A couple weeks later to still train what I could while my back was healing I joined our gymnastics club and started ring training. I've since learned front and back levers, muscle up, human flag and ring press handstands. I'm getting closer to my iron cross. Anyways, I'm home now for winter break and my back is much better and I've trained single leg squats and RDL's the past month to prepare for barbell work again.
Squat: 275x5 (pre-injury)
Deadlift: 270x5 (pre-injury)
Power Clean: 195x3 (pre-injury)
Weighted Chin: +115x1
Would the Advanced Novice Program be the right place for me to start?
-The front squats mid week would seem to give my low back a little break.
-The chin-ups and pull-ups have good carry over to still rings.
-The majority of my lifts are decent or at "advanced".
My legs are naturally quite big, starting strength made them bigger and any excessive leg hypertrophy is rather unhelpful on rings.
Front Squat 3x2
Would this be a good way to modify SS or SS advanced novice when too much leg growth is unwanted?
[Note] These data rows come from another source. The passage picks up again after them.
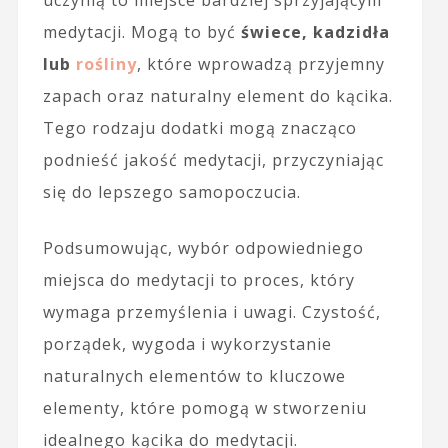
medytacji. Mogą to być
świece, kadzidła
lub
rośliny
, które wprowadzą przyjemny
zapach oraz naturalny element do kącika.
Tego rodzaju dodatki mogą znacząco
podnieść jakość medytacji, przyczyniając
się do lepszego samopoczucia.
Podsumowując, wybór odpowiedniego
miejsca do medytacji to proces, który
wymaga przemyślenia i uwagi. Czystość,
porządek, wygoda i wykorzystanie
naturalnych elementów to kluczowe
elementy, które pomogą w stworzeniu
idealnego kącika do medytacji.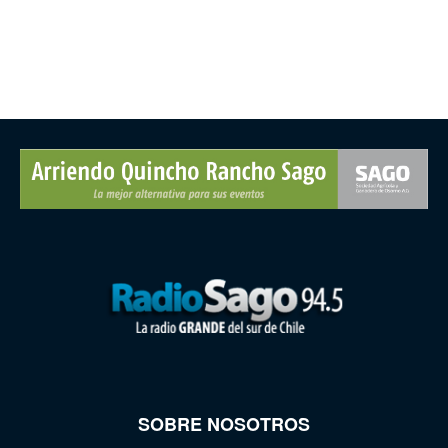
SOBRE NOSOTROS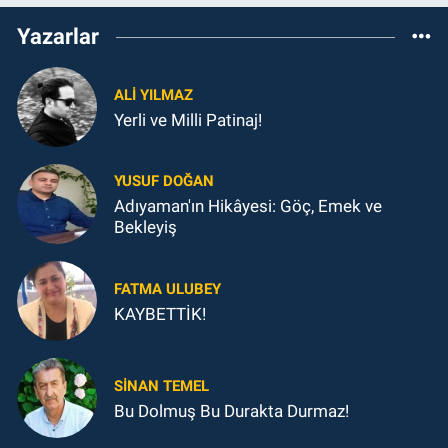
Yazarlar
ALI YILMAZ
Yerli ve Milli Patinaj!
YUSUF DOĞAN
Adıyaman'ın Hikâyesi: Göç, Emek ve
Bekleyiş
FATMA ULUBEY
KAYBETTİK!
SINAN TEMEL
Bu Dolmuş Bu Durakta Durmaz!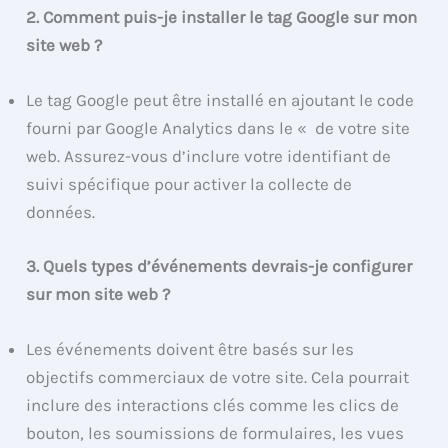
2. Comment puis-je installer le tag Google sur mon
site web ?
Le tag Google peut être installé en ajoutant le code
fourni par Google Analytics dans le « de votre site
web. Assurez-vous d’inclure votre identifiant de
suivi spécifique pour activer la collecte de
données.
3. Quels types d’événements devrais-je configurer
sur mon site web ?
Les événements doivent être basés sur les
objectifs commerciaux de votre site. Cela pourrait
inclure des interactions clés comme les clics de
bouton, les soumissions de formulaires, les vues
I already know the rep ranges on chins/pulls need changing as 3 sets to failure for me would be a bit boring and useless from a strength building perspective.
This is my planned change:
The lower reps will probably still make your legs grow, since you've been off of squats for a while. If your primary interest is in bodyweight gymnastics work to the extent that you now consider yourself a gymnast, I don't know that you need to squat more than 1x/week to do what you want to get done. What was the nature of the back injury?
Thanks for the reply,
My Chiro suspected that a couple of my discs had thinned possibly from an end plate fracture but I didn't want any x-rays since he said it wouldn't have changed the treatment.
I wouldn't consider myself a gymnast.
What happens is 4 months of the year the only place I can lift is with my high school's weightlifting team early in the morning. The coach there is a great guy and says he will help me if I want to compete in olympic lifting.
Then up at college I prefer training at gym club because there are very strong people there and I'm not surrounded by baffled 150lb frat boys curling in the squat rack, leaving weights unracked everywhere and discussing how to isolate their forearms. The gymnastics gym also has round plates and doesn't have 3/4 the floor space blighted with machines. It's simply a far better place for training performance, unfortunately at my second choice sport.
Neither gym has platforms. Only the facility for the athletes. Ironically if I ever made the gymnastics team I could have access to an ideal place to train weightlifting year round. Although that's not realistic.
At gym club, I get help from the old guys and there are club meets I can compete in but I may not be ready to do a full rings routine this season. Nor is that a necessarily a goal of mine.
I prefer weightlifting and my body type is better suited to it. Ultimately, I'd like to be an good weightlifter who happens to also be able to do an iron cross, one arm chin and a few other skills I've always wanted.
I reasoned that it would be easier to get the relative strength skills first and then maintain them with 1-2x a week practice rather than allowing my legs to grow and get discouraged chasing moving targets. Although I'm not sure relative strength skills can be maintained in such a manner during weight gain.
Right now I'm home on winter break so it's lifting. But I haven't worked my squats up to anything heavy enough yet to stimulate real growth.
If you want to be a weightlifter, you have to squat. This means your legs will grow. If you want to be good at gymnastics (and I assume that if you can do an iron cross and a one-arm pullup, that is kinda good) you will need to keep your bodyweight down relative to your upper-body strength to do it. But you can't pick two sports with different metabolic/strength/morphological requirements and excel at both of them. Sorry, but this is just the rotten truth of athletic excellence: it requires specialization.